The current problems appear to stem in part from the 1992 Prescription Drug User Fee Act, which sought to speed the introduction of new drugs by allowing the FDA to accept user fees from pharmaceutical companies, which were then siphoned into hiring additional drug reviewers. By focusing the agency's resources on the approval process, the law left less money for postapproval monitoring. Drummond Rennie, a deputy editor of the Journal of the American Medical Association, says the financial contributions of the drug companies have also made the FDA less likely to confront them. "The FDA has lost its will and courage," he asserts.

To remedy the situation, Senator Grassley has proposed an independent body for oversight. "It doesn't make sense from an accountability standpoint to have the office that reviews the safety of drugs already on the market to be under the thumb of the office that puts drugs on the market in the first place," he contends. Other policymakers have urged the FDA to be more aggressive about adding warnings to drug labels or to establish a public database containing the results of all major drug studies so that consumers can make more informed decisions. Under scrutiny, the FDA has hired the National Academy of Sciences's Institute of Medicine to study possible changes to the drug safety system.

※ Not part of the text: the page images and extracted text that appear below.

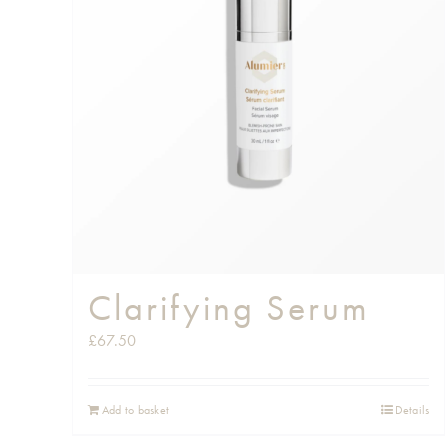
Clarifying Serum
£
67.50
Add to basket
Details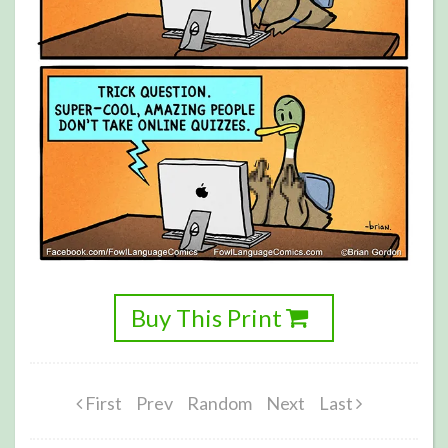
Buy This Print
First
Prev
Random
Next
Last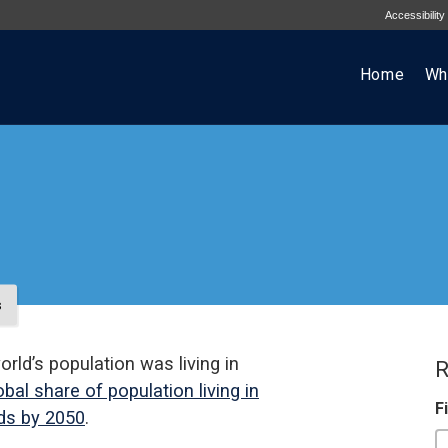
Accessibility
Home
Wh
s
orld’s population was living in
R
bal share of population living in
F
rds by 2050
.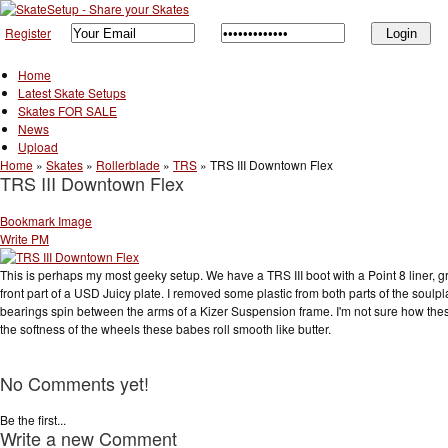
Register
Home
Latest Skate Setups
Skates FOR SALE
News
Upload
Home
»
Skates
»
Rollerblade
»
TRS
»
TRS III Downtown Flex
TRS III Downtown Flex
Bookmark Image
Write PM
This is perhaps my most geeky setup. We have a TRS III boot with a Point 8 liner,
front part of a USD Juicy plate. I removed some plastic from both parts of the soul
bearings spin between the arms of a Kizer Suspension frame. I'm not sure how these p
the softness of the wheels these babes roll smooth like butter.
No Comments yet!
Be the first...
Write a new Comment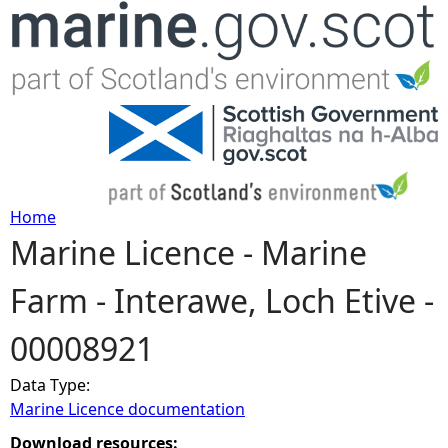
Jump to navigation
Home
Marine Licence - Marine
Y
Farm - Interawe, Loch Etive -
o
00008921
u
Data Type:
a
Marine Licence documentation
r
Download resources: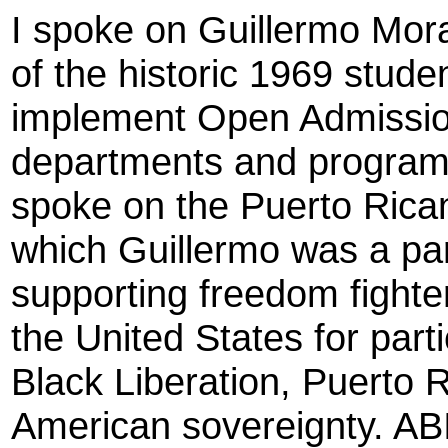
I spoke on Guillermo Moral
of the historic 1969 stude
implement Open Admission
departments and programs
spoke on the Puerto Ric
which Guillermo was a par
supporting freedom fighter
the United States for part
Black Liberation, Puerto
American sovereignty. AB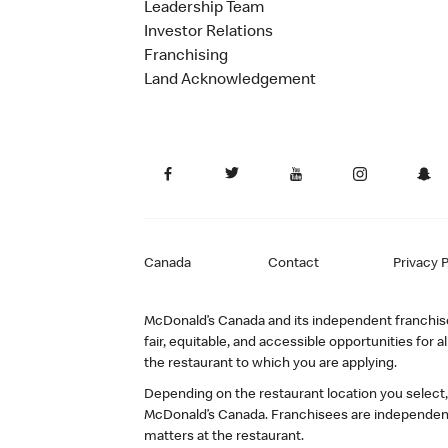
Leadership Team
Investor Relations
Franchising
Land Acknowledgement
Canada
Contact
Privacy P
McDonald’s Canada and its independent franchisee
fair, equitable, and accessible opportunities fo
the restaurant to which you are applying.
Depending on the restaurant location you select
McDonald’s Canada. Franchisees are independent
matters at the restaurant.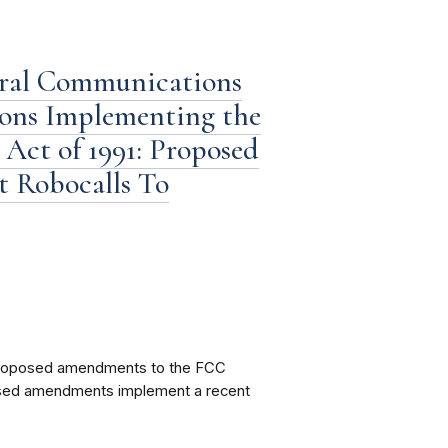
eral Communications
ions Implementing the
Act of 1991: Proposed
 Robocalls To
proposed amendments to the FCC
posed amendments implement a recent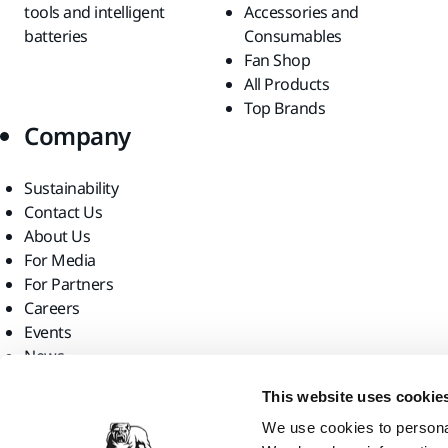
tools and intelligent
Accessories and
batteries
Consumables
Fan Shop
All Products
Top Brands
Company
Sustainability
Contact Us
About Us
For Media
For Partners
Careers
Events
News
Find us
This website uses cookie
We use cookies to personal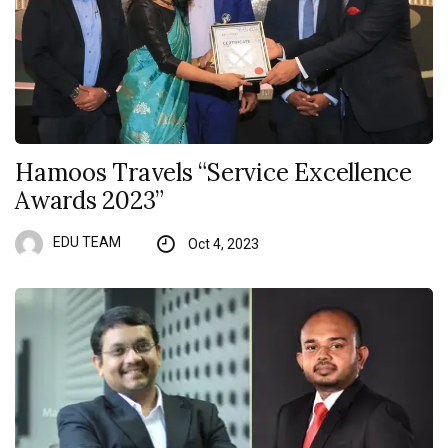
Hamoos Travels “Service Excellence
Awards 2023”
EDU TEAM
Oct 4, 2023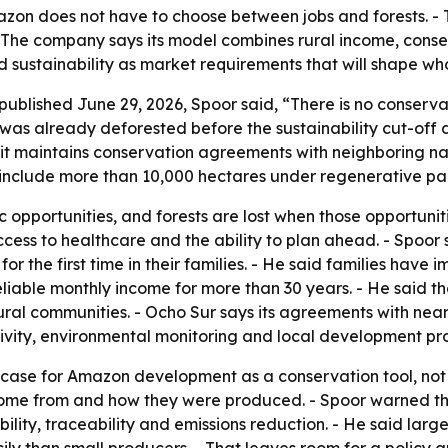
azon does not have to choose between jobs and forests. 
 - The company says its model combines rural income, cons
d sustainability as market requirements that will shape w
 published June 29, 2026, Spoor said, “There is no conser
 was already deforested before the sustainability cut-off 
 it maintains conservation agreements with neighboring n
 include more than 10,000 hectares under regenerative pal
opportunities, and forests are lost when those opportuniti
ccess to healthcare and the ability to plan ahead. - Spoor
 for the first time in their families. - He said families ha
reliable monthly income for more than 30 years. - He said th
ral communities. - Ocho Sur says its agreements with near
ivity, environmental monitoring and local development pro
case for Amazon development as a conservation tool, not a
come from and how they were produced. - Spoor warned tha
ility, traceability and emissions reduction. - He said la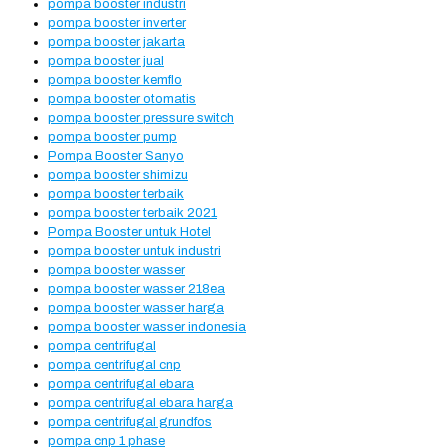
pompa booster industri
pompa booster inverter
pompa booster jakarta
pompa booster jual
pompa booster kemflo
pompa booster otomatis
pompa booster pressure switch
pompa booster pump
Pompa Booster Sanyo
pompa booster shimizu
pompa booster terbaik
pompa booster terbaik 2021
Pompa Booster untuk Hotel
pompa booster untuk industri
pompa booster wasser
pompa booster wasser 218ea
pompa booster wasser harga
pompa booster wasser indonesia
pompa centrifugal
pompa centrifugal cnp
pompa centrifugal ebara
pompa centrifugal ebara harga
pompa centrifugal grundfos
pompa cnp 1 phase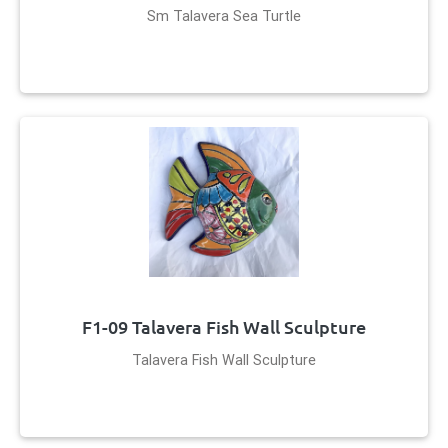
Sm Talavera Sea Turtle
F1-09 Talavera Fish Wall Sculpture
Talavera Fish Wall Sculpture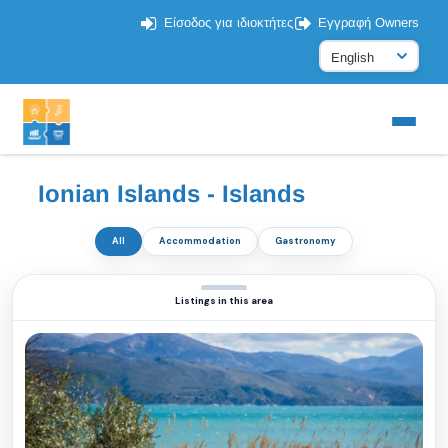
Είσοδος για ιδιοκτήτες
Εγγραφή Owners
Ionian Islands - Islands
All
Accommodation
Gastronomy
Listings in this area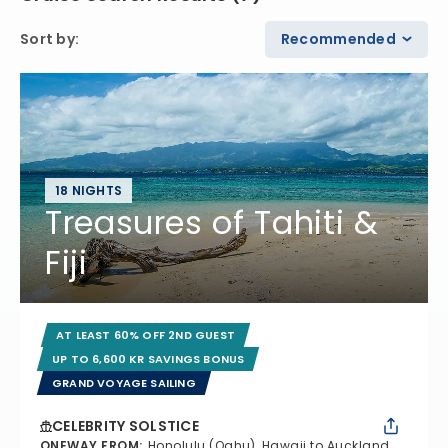
Sort by
:
Recommended
18 NIGHTS
Treasures of Tahiti &
Fiji
AT LEAST 60% OFF 2ND GUEST
UP TO 6,600 KR SAVINGS BONUS
GRAND VOYAGE SAILING
CELEBRITY SOLSTICE
ONEWAY FROM
:
Honolulu (Oahu), Hawaii to Auckland,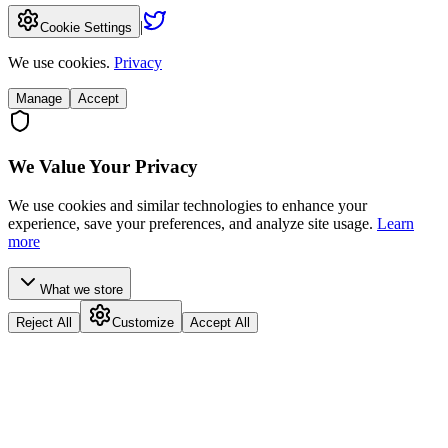
|
Cookie Settings
We use cookies.
Privacy
Manage
Accept
We Value Your Privacy
We use cookies and similar technologies to enhance your
experience, save your preferences, and analyze site usage.
Learn
more
What we store
Reject All
Customize
Accept All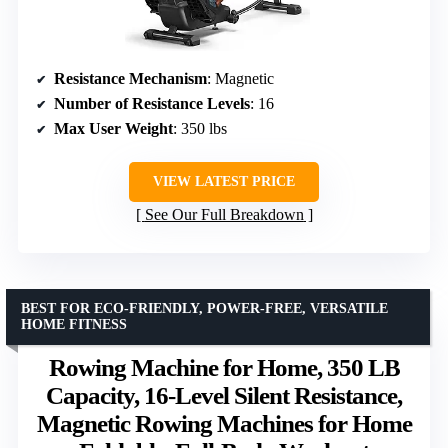
Resistance Mechanism
: Magnetic
Number of Resistance Levels
: 16
Max User Weight
: 350 lbs
VIEW LATEST PRICE
See Our Full Breakdown
BEST FOR ECO-FRIENDLY, POWER-FREE, VERSATILE
HOME FITNESS
Rowing Machine for Home, 350 LB
Capacity, 16-Level Silent Resistance,
Magnetic Rowing Machines for Home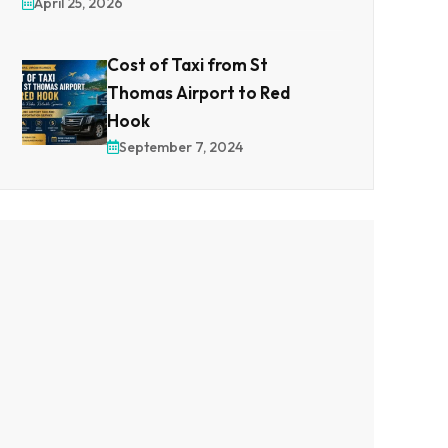
April 25, 2026
Cost of Taxi from St
Thomas Airport to Red
Hook
September 7, 2024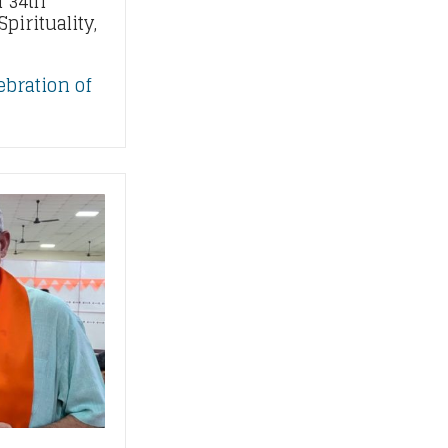
 34th
pirituality,
ebration of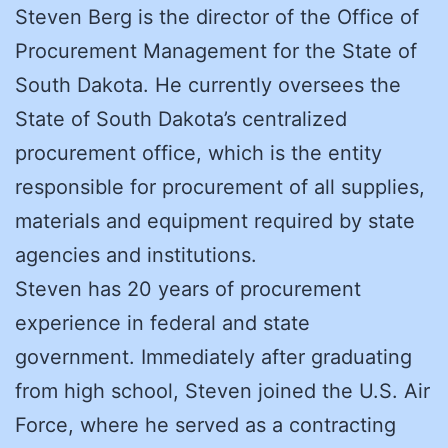
Steven Berg is the director of the Office of
Procurement Management for the State of
South Dakota. He currently oversees the
State of South Dakota’s centralized
procurement office, which is the entity
responsible for procurement of all supplies,
materials and equipment required by state
agencies and institutions.
Steven has 20 years of procurement
experience in federal and state
government. Immediately after graduating
from high school, Steven joined the U.S. Air
Force, where he served as a contracting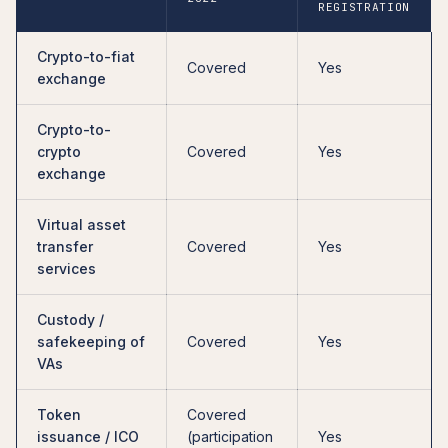
REGISTRATION
Crypto-to-fiat
Covered
Yes
exchange
Crypto-to-
crypto
Covered
Yes
exchange
Virtual asset
transfer
Covered
Yes
services
Custody /
safekeeping of
Covered
Yes
VAs
Token
Covered
issuance / ICO
(participation
Yes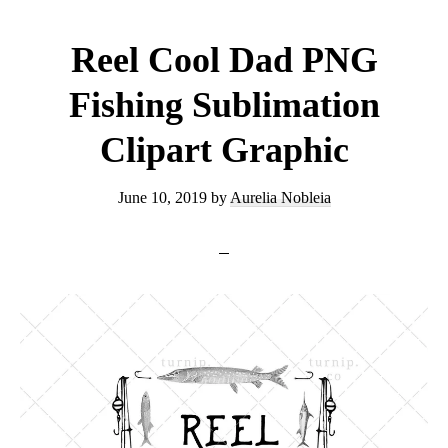
Clipart
PNG
Reel Cool Dad PNG
Graphic
Fishing Sublimation
Clipart Graphic
June 10, 2019
by
Aurelia Nobleia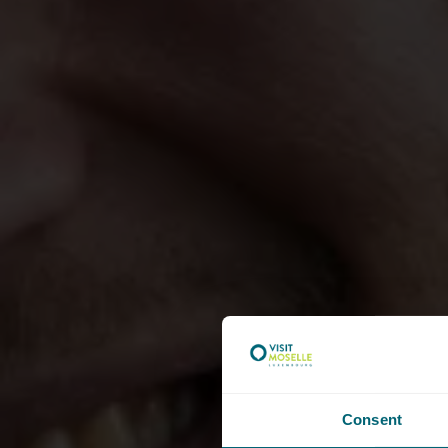
Consent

The Vioxx withdrawal may also mark a turning point for the industry. Instead of seeking blockbuster drugs aimed at large numbers of consumers, companies may focus on niche medications designed for particular groups of ailing people. Garret A. FitzGerald of the University of Pennsylvania School of Medicine, an expert on COX-2 inhibitors, notes that Vioxx might have been able to stay on the market if its use had been restricted to people who have a low risk of cardiovascular disease but a history of gastrointestinal problems. (Vioxx is less likely to irritate the digestive tract than nonprescription painkillers.) "Here are drugs that are very useful in a segmented market," he says, "and their usefulness is being put at risk by the pursuit of a blockbuster strategy. I think, inevitably, the trend is going to be toward more segmented indications."